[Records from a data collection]
◇ ◇ ◇ ◇ ◇ ◇ ◇
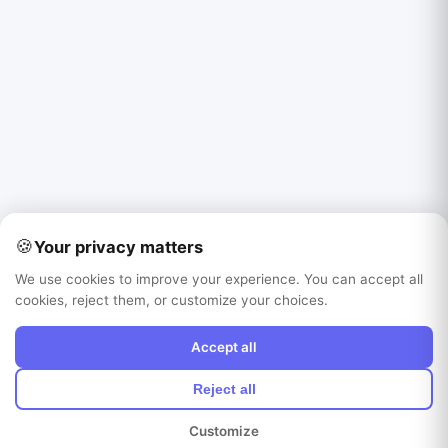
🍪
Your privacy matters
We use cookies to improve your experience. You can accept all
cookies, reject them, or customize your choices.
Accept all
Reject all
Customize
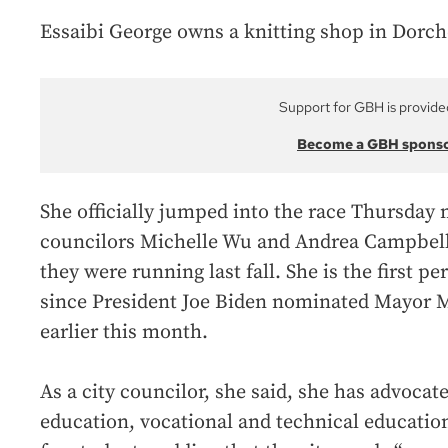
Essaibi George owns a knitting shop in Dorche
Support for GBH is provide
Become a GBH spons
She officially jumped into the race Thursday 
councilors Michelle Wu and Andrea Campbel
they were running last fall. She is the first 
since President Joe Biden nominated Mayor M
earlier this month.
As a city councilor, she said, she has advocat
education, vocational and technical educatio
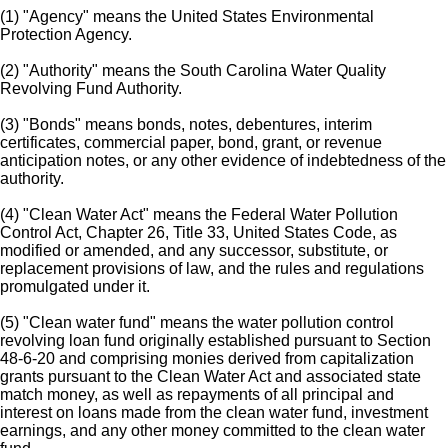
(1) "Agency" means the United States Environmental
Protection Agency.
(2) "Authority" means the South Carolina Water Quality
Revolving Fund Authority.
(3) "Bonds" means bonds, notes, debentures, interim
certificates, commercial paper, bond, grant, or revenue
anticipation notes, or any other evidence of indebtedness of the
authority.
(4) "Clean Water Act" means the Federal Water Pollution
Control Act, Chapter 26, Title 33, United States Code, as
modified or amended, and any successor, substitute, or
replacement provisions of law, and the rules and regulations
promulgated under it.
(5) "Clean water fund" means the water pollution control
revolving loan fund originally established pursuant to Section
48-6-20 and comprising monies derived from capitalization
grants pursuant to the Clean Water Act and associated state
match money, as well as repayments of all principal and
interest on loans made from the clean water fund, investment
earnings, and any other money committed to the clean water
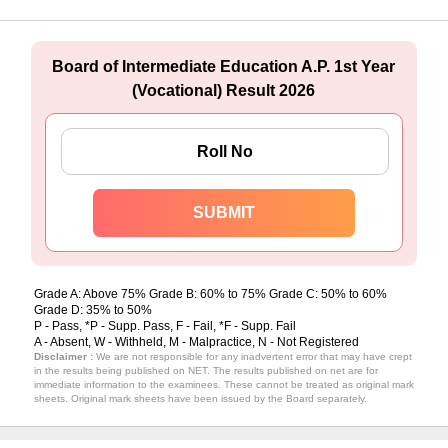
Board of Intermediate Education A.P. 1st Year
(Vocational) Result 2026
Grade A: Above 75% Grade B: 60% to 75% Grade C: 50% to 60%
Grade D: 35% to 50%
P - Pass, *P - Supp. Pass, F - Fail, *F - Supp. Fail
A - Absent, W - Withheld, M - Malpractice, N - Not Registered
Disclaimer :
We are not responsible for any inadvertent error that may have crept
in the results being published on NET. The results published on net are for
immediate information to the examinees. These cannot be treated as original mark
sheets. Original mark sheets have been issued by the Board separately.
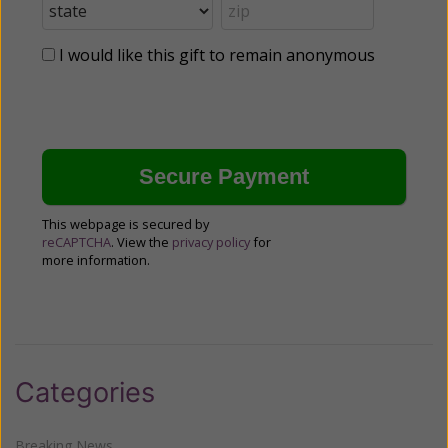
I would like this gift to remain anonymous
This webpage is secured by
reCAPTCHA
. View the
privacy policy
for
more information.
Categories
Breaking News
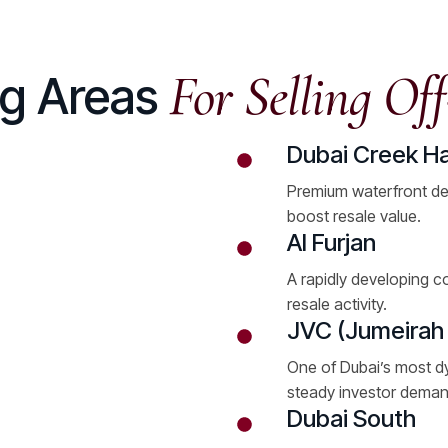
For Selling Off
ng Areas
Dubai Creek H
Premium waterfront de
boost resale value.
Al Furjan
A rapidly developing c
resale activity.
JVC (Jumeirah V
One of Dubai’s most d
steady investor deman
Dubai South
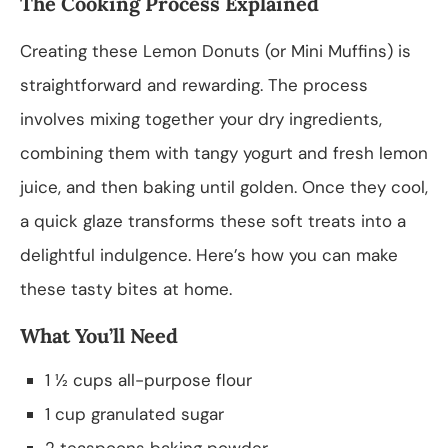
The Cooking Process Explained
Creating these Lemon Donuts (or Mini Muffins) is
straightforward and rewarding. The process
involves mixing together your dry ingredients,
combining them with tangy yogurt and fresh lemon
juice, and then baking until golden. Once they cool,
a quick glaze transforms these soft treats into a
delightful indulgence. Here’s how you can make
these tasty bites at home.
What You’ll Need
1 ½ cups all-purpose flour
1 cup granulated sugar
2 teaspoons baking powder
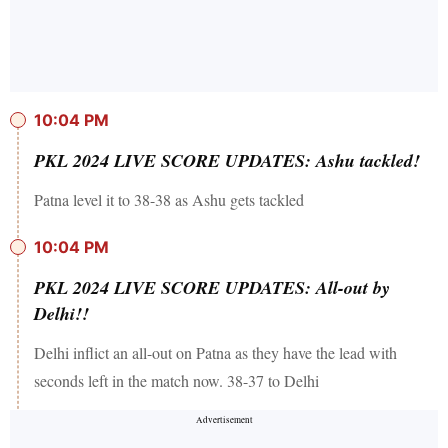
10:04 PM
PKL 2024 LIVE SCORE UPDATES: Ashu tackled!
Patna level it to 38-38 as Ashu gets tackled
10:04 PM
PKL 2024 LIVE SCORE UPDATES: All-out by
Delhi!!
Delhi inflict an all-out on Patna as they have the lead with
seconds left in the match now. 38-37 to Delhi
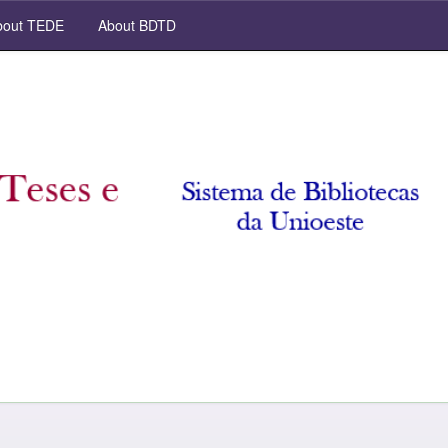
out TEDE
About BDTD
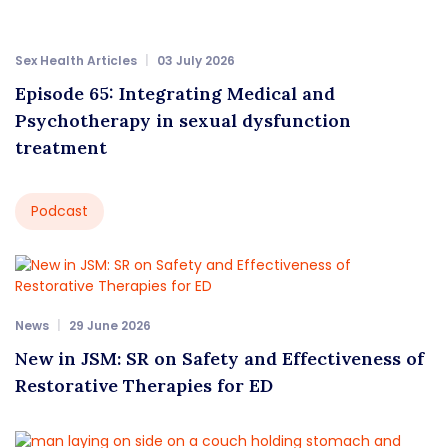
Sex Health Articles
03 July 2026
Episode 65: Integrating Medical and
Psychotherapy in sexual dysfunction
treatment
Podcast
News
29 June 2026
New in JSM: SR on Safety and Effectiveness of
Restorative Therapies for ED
◇ ◇ ◇ ◇ ◇ ◇ ◇
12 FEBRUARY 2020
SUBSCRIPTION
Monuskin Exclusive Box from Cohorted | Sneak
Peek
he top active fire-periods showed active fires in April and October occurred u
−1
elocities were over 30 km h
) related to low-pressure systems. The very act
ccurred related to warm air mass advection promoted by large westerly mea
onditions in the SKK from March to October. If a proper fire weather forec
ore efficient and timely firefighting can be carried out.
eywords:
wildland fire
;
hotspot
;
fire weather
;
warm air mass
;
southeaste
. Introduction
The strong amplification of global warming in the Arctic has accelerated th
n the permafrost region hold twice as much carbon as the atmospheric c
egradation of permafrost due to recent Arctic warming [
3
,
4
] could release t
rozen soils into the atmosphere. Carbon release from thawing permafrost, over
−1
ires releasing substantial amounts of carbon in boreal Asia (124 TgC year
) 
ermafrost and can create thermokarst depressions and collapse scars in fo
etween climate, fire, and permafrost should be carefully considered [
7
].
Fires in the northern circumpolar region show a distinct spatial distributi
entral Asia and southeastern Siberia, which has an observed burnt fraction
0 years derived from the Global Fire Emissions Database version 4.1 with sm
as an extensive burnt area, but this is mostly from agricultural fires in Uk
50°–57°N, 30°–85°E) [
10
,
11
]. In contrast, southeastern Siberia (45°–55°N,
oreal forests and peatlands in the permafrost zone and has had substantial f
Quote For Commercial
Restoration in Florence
◇ ◇ ◇ ◇ ◇ ◇ ◇
== What you have to do ==
Above are the records. Print exactly, and only, the lines from the line with "as an extensive" to the line with "Restoration in Florence", both inclusive.

== Result of the task ==
as an extensive burnt area, but this is mostly from agricultural fires in Uk
50°–57°N, 30°–85°E) [
10
,
11
]. In contrast, southeastern Siberia (45°–55°N,
oreal forests and peatlands in the permafrost zone and has had substantial f
Quote For Commercial
Restoration in Florence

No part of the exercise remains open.